Wednesday, June 22, 2011

Mom & Pop's Monster Jambalaya


3 T olive oil
2 onions
½ red bell pepper
1 green bell pepper
6 cloves garlic
1 28-oz can whole tomatoes (juices reserved), crushed by hand
½ c celery

1 lb shrimp
½ lb chicken thigh
½ lb andouille

2 ½ C rice
2 C chicken stock
1 T Worcestershire

½ t red pepper, black pepper, white pepper
3 T paprika
1 tsp dried thyme
1 bay leaf
¼ c parsley

Season chicken liberally with salt, pepper, garlic powder and onion powder and brown in olive oil over medium high heat with sausage too for about 7 minutes.  Remove chicken and sausage and set aside.

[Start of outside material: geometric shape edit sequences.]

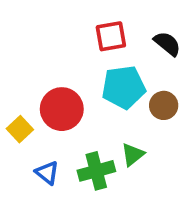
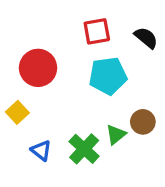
brown circle: (164, 105) -> (143, 122), moved
red circle: (62, 109) -> (38, 68), moved
green cross: (96, 171) -> (84, 149), turned -32

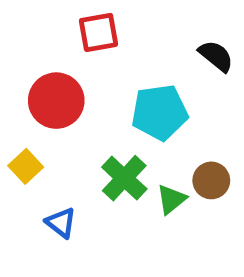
red square: (97, 31) -> (99, 32), moved
green cross: (84, 149) -> (124, 178), moved

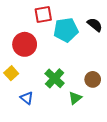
cyan pentagon: (160, 112) -> (66, 30), moved
green triangle: (171, 199) -> (75, 98), moved

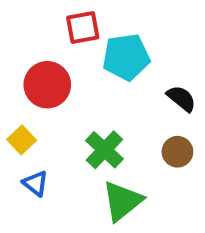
black semicircle: (95, 25) -> (181, 98), moved
blue triangle: (27, 98) -> (35, 183), moved
green triangle: (75, 98) -> (122, 201), moved, size x1.6

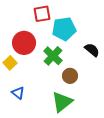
yellow square: (22, 140) -> (10, 63), moved
green cross: (104, 150) -> (53, 56), moved
brown circle: (177, 152) -> (70, 76), moved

Add onions, celery, peppers and garlic and sauté 10 minutes.

Add back meats, stir in chicken stock, tomatoes and add seasoning.  Bring to boil.

Add rice and return to boil.  Cover and reduce heat to simmer.  Cook 10 minutes.  After 10 minutes, stir completely and replace cover.  Cook additional 15-20 minutes or until liquid is absorbed. 

Add shrimp and extra liquid (if needed) and cook 5 minutes.